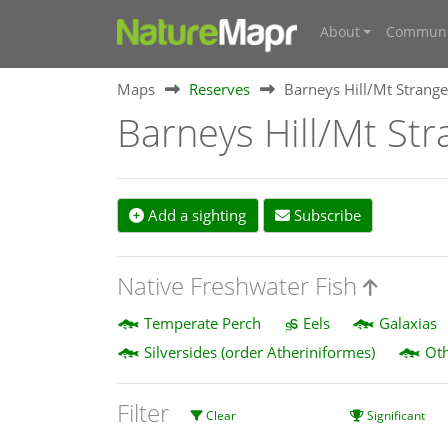
About
Communi
Maps
Reserves
Barneys Hill/Mt Strange
Barneys Hill/Mt Str
Add a sighting
Subscribe
Native Freshwater Fish
Temperate Perch
Eels
Galaxias
Silversides (order Atheriniformes)
Oth
Filter
Clear
Significant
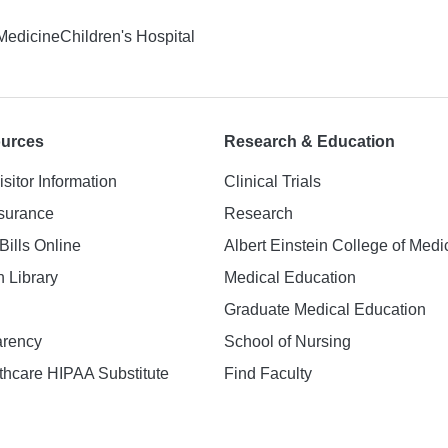
 Medicine
Children's Hospital
ources
Research & Education
isitor Information
Clinical Trials
nsurance
Research
Bills Online
Albert Einstein College of Medi
h Library
Medical Education
Graduate Medical Education
arency
School of Nursing
hcare HIPAA Substitute
Find Faculty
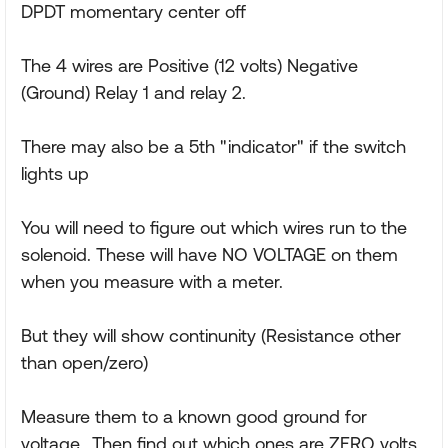
DPDT momentary center off
The 4 wires are Positive (12 volts) Negative
(Ground) Relay 1 and relay 2.
There may also be a 5th "indicator" if the switch
lights up
You will need to figure out which wires run to the
solenoid. These will have NO VOLTAGE on them
when you measure with a meter.
But they will show continunity (Resistance other
than open/zero)
Measure them to a known good ground for
voltage.. Then find out which ones are ZERO volts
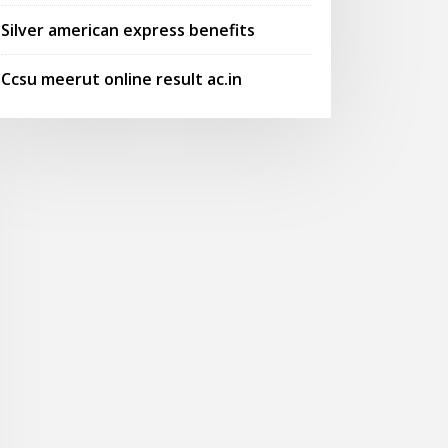
Silver american express benefits
Ccsu meerut online result ac.in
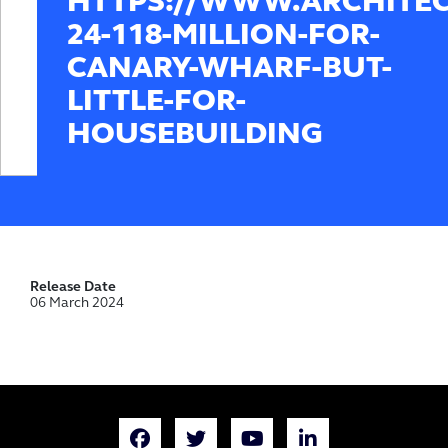
HTTPS://WWW.ARCHITE
24-118-MILLION-FOR-
CANARY-WHARF-BUT-
LITTLE-FOR-
HOUSEBUILDING
Release Date
06 March 2024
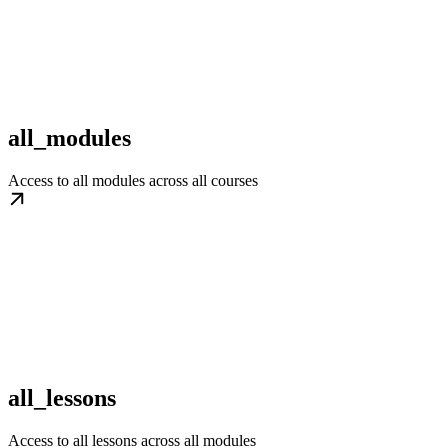
all_modules
Access to all modules across all courses
all_lessons
Access to all lessons across all modules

━━━━━━━━

Task requirements: Everything in the entries except the pictures should be returned exactly as given.

Response area:
About
Communi
Maps
Reserves
Barneys Hill/Mt Strange
Barneys Hill/Mt Str
Add a sighting
Subscribe
Native Freshwater Fish
Temperate Perch
Eels
Galaxias
Silversides (order Atheriniformes)
Oth
Filter
Clear
Significant
 Medicine
Children's Hospital
ources
Research & Education
isitor Information
Clinical Trials
nsurance
Research
Bills Online
Albert Einstein College of Medi
h Library
Medical Education
Graduate Medical Education
arency
School of Nursing
hcare HIPAA Substitute
Find Faculty
DPDT momentary center off
The 4 wires are Positive (12 volts) Negative
(Ground) Relay 1 and relay 2.
There may also be a 5th "indicator" if the switch
lights up
You will need to figure out which wires run to the
solenoid. These will have NO VOLTAGE on them
when you measure with a meter.
But they will show continunity (Resistance other
than open/zero)
Measure them to a known good ground for
voltage.. Then find out which ones are ZERO volts
Silver american express benefits
Ccsu meerut online result ac.in
HTTPS://WWW.ARCHITE
24-118-MILLION-FOR-
CANARY-WHARF-BUT-
LITTLE-FOR-
HOUSEBUILDING
Release Date
06 March 2024
all_modules
Access to all modules across all courses
all_lessons
Access to all lessons across all modules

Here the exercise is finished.